(Collected data)

※

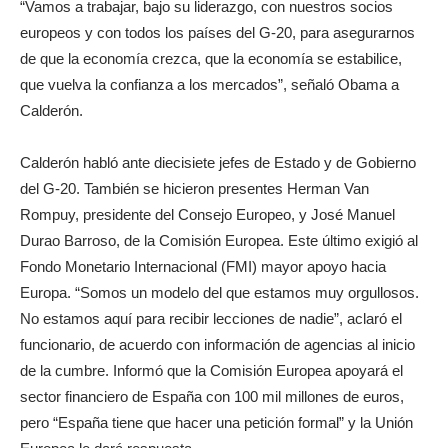
“Vamos a trabajar, bajo su liderazgo, con nuestros socios
europeos y con todos los países del G-20, para asegurarnos
de que la economía crezca, que la economía se estabilice,
que vuelva la confianza a los mercados”, señaló Obama a
Calderón.
Calderón habló ante diecisiete jefes de Estado y de Gobierno
del G-20. También se hicieron presentes Herman Van
Rompuy, presidente del Consejo Europeo, y José Manuel
Durao Barroso, de la Comisión Europea. Este último exigió al
Fondo Monetario Internacional (FMI) mayor apoyo hacia
Europa. “Somos un modelo del que estamos muy orgullosos.
No estamos aquí para recibir lecciones de nadie”, aclaró el
funcionario, de acuerdo con información de agencias al inicio
de la cumbre. Informó que la Comisión Europea apoyará el
sector financiero de España con 100 mil millones de euros,
pero “España tiene que hacer una petición formal” y la Unión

※

- **AIM OF THE TASK**: The expected result is every record above, word for word, with no pictures in it.

- **RESULT FOR THIS TASK**:
“Vamos a trabajar, bajo su liderazgo, con nuestros socios
europeos y con todos los países del G-20, para asegurarnos
de que la economía crezca, que la economía se estabilice,
que vuelva la confianza a los mercados”, señaló Obama a
Calderón.
Calderón habló ante diecisiete jefes de Estado y de Gobierno
del G-20. También se hicieron presentes Herman Van
Rompuy, presidente del Consejo Europeo, y José Manuel
Durao Barroso, de la Comisión Europea. Este último exigió al
Fondo Monetario Internacional (FMI) mayor apoyo hacia
Europa. “Somos un modelo del que estamos muy orgullosos.
No estamos aquí para recibir lecciones de nadie”, aclaró el
funcionario, de acuerdo con información de agencias al inicio
de la cumbre. Informó que la Comisión Europea apoyará el
sector financiero de España con 100 mil millones de euros,
pero “España tiene que hacer una petición formal” y la Unión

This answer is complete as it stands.